Avoid the suggestion of officiousness in mannerisms. Don’t hold the foul signal longer than necessary or challenge a player with prolonged eye contact. Avoid projecting a “make my day” attitude. During time-outs, stay still! “Find a line and toe up to it” is a good rule of thumb. Proper mechanics covers this, but keep away from casual conversation with table officials and fans. Sometimes it might be necessary to confer with your partner; a time-out taken in the closing seconds of a close game is an excellent example. Normally, however, keep your distance during a time-out. Too much conversation could be read as “second-thinking” a judgment or general discomfort and/or lack of confidence by one official or another. Unless it’s absolutely necessary, don’t interrupt the coach during a time-out. Notification of a fifth foul is a good example of “absolutely necessary”.
Be clear in your communication with the scorer and/or timer. Remember that you’re on a “party line”, and what you say to table officials you’re also saying to everyone else. Be certain that everyone knows what was called and what’s going to happen next. Remember, too, that approaching a scorer’s table can be a lot like clerking the bargain counter at Sears. Keep your priorities in order: foul – basket – substitution – time-outs (FBST). Don’t bring in subs until fouls have been charged and points credited; don’t grant a time-out before subs have been acknowledged. Be firm but professional.
When the game is over, don’t wait around for applause. Go home where you’re really wanted. Leave the teams to themselves. Let wounds heal and emotions level out. Criticism of your performance has a habit of becoming less traumatic with a minimal passage of time.
LIVE BALL THORNS
Unless there’s an extreme noise level, one sharp whistle blast is almost always enough. Parakeet imitations should be saved for the weekend sing-a-long.

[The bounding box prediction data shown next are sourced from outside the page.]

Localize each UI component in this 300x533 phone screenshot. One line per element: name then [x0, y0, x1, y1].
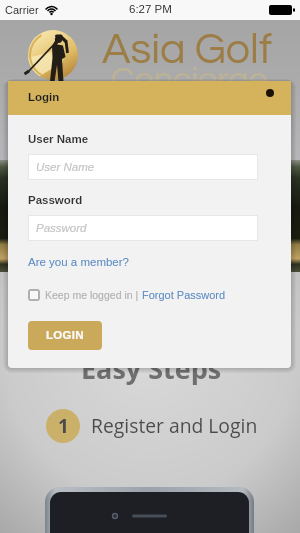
button[interactable]: Are you a member?	[28, 256, 129, 269]
button[interactable]: LOGIN	[28, 321, 102, 350]
staticText: User Name	[36, 161, 95, 174]
staticText: User Name	[28, 133, 89, 146]
staticText: Easy Steps	[81, 350, 222, 387]
staticText: 1	[58, 413, 69, 439]
staticText: Concierge	[111, 62, 268, 97]
staticText: LOGIN	[46, 329, 84, 342]
button[interactable]: Forgot Password	[142, 289, 226, 301]
staticText: Carrier	[5, 4, 39, 16]
button[interactable]: Close	[262, 85, 278, 101]
staticText: Register and Login	[91, 412, 258, 438]
button[interactable]: Password	[28, 215, 258, 241]
staticText: Password	[28, 194, 83, 207]
staticText: Keep me logged in |	[45, 289, 139, 301]
staticText: Login	[28, 91, 60, 104]
staticText: 6:27 PM	[129, 3, 172, 16]
button[interactable]: User Name	[28, 154, 258, 180]
staticText: Asia Golf	[102, 28, 273, 72]
staticText: Password	[36, 222, 87, 235]
button[interactable]: Keep me logged in	[28, 289, 40, 301]
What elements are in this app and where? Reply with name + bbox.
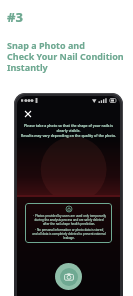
button[interactable]: Close: [22, 108, 33, 119]
button[interactable]: Privacy: [29, 206, 108, 240]
staticText: #3: [7, 8, 24, 26]
staticText: ・Photos provided by users are used only …: [32, 214, 106, 226]
staticText: Snap a Photo and Check Your Nail Conditi…: [7, 39, 124, 73]
other: Privacy: [66, 206, 72, 212]
staticText: Please take a photo so that the shape of…: [21, 123, 116, 138]
staticText: ・No personal information or photo data i…: [32, 228, 106, 240]
button[interactable]: Take photo: [55, 263, 82, 290]
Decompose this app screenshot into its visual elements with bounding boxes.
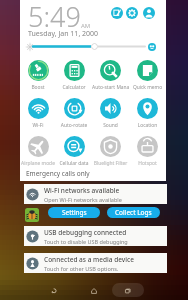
button[interactable]: Connected as a media device [24, 253, 167, 273]
button[interactable]: Brightness level [91, 43, 98, 50]
button[interactable]: Bluelight Filter [92, 136, 129, 168]
staticText: Touch for other USB options. [44, 265, 119, 272]
staticText: USB debugging connected [44, 228, 127, 237]
button[interactable]: Sound [92, 98, 129, 130]
staticText: Auto-start Mana.. [92, 84, 129, 91]
staticText: Airplane mode [20, 160, 56, 167]
button[interactable]: Hotspot [129, 136, 166, 168]
button[interactable]: User profile [143, 7, 155, 19]
button[interactable]: Location [129, 98, 166, 130]
button[interactable]: USB debugging connected [24, 226, 167, 246]
staticText: 5:49 [28, 0, 81, 35]
staticText: Collect Logs [115, 208, 152, 217]
staticText: Quick memo [129, 84, 166, 91]
staticText: Wi-Fi networks available [44, 186, 120, 195]
staticText: Touch to disable USB debugging [44, 238, 128, 245]
button[interactable]: Home [86, 283, 102, 299]
button[interactable]: Auto-rotate [56, 98, 92, 130]
button[interactable]: Calculator [56, 60, 92, 92]
button[interactable]: Brightness [25, 42, 35, 52]
staticText: Sound [92, 122, 129, 129]
staticText: Bluelight Filter [92, 160, 129, 167]
button[interactable]: Boost [20, 60, 56, 92]
staticText: Tuesday, Jan 11, 2000 [28, 29, 99, 39]
button[interactable]: Airplane mode [20, 136, 56, 168]
button[interactable]: Settings [48, 207, 100, 218]
button[interactable]: Wi-Fi networks available [24, 184, 167, 204]
button[interactable]: Wi-Fi [20, 98, 56, 130]
staticText: Emergency calls only [26, 169, 90, 178]
button[interactable]: Auto-start Mana.. [92, 60, 129, 92]
button[interactable]: Screenshot [111, 7, 123, 19]
button[interactable]: Collect Logs [107, 207, 160, 218]
staticText: Open Wi-Fi networks available [44, 196, 122, 203]
button[interactable]: Auto brightness [148, 43, 156, 51]
staticText: Wi-Fi [20, 122, 56, 129]
staticText: Location [129, 122, 166, 129]
button[interactable]: Quick memo [129, 60, 166, 92]
staticText: Calculator [56, 84, 92, 91]
button[interactable]: Cellular data [56, 136, 92, 168]
button[interactable]: Recent apps [120, 283, 136, 299]
staticText: Boost [20, 84, 56, 91]
button[interactable]: Quick settings [126, 7, 138, 19]
staticText: Hotspot [129, 160, 166, 167]
staticText: Settings [62, 208, 87, 217]
staticText: Cellular data [56, 160, 92, 167]
staticText: Auto-rotate [56, 122, 92, 129]
button[interactable]: Debug app [25, 208, 39, 222]
button[interactable]: Back [46, 283, 62, 299]
staticText: AM [81, 22, 91, 30]
staticText: Connected as a media device [44, 255, 134, 264]
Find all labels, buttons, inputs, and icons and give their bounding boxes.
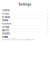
staticText: Display [2,16,10,18]
button[interactable]: General [0,9,50,12]
staticText: General [2,9,10,12]
button[interactable]: Storage [0,26,50,29]
button[interactable]: Network [0,22,50,25]
button[interactable]: Sounds [0,19,50,22]
staticText: Settings [18,3,32,6]
staticText: Sounds [2,19,8,22]
button[interactable]: Display [0,16,50,19]
staticText: Network [2,22,11,25]
staticText: About [2,36,8,38]
button[interactable]: Privacy [0,12,50,15]
staticText: Accounts [2,32,10,35]
button[interactable]: Battery [0,29,50,32]
button[interactable]: Accounts [0,32,50,35]
staticText: Storage [2,26,9,28]
staticText: Battery [2,29,9,32]
staticText: Version 1.0 (2024.11) · Last synced just… [2,39,34,41]
staticText: Privacy [2,12,9,15]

When calling a foul or violation, don’t overstate your case. “Five white, holding” is just great, but “No! Five white, you got him” is grandstanding. Too much verbalizing is as inadvisable during a live ball as during play stoppage. Get the out-of-bounds call correct. You can sometimes get away with a questionable foul decision, but the gym rains shrapnel when an out-of-bounds goes the wrong way. Be sure all lines are covered; trust your partner to cover his or her lines; above all, see the whole play, not just the exit of the ball. If you’re uncertain, look immediately for help. If you can’t get help, bite the bullet, wipe the egg from your face, and get on with the jump ball and alternating throw-in. Crisp and efficient movement is important during a live ball too. You have to move to maintain the best perspective on play action. Lethargic movement projects apathy. Avoid traffic, however, don’t get in the way. Always anticipate a possible turnover. Be prepared to “go the other way”, avoid interfering with the movement of players and/or the ball. Never use “non-signals”. These are signals which are not authorized among the approved officials at the end of the official rule book. “Clipping”, “head shaking”, “safe” signs, etc. are totally unacceptable. They amount to no more than weak attempts to justify a “no call”.
Finally, take care that you’re properly equipped, particularly with a good whistle. Few things are more embarrassing than making a great call with a whistle that sounds like air leaving a balloon. Always have an extra whistle and lanyard in your pocket in case of an emergency. The job is tough enough without you adding to it. Keep your cool; do your job, and always remember that the best officials avoid as many problems as they solve.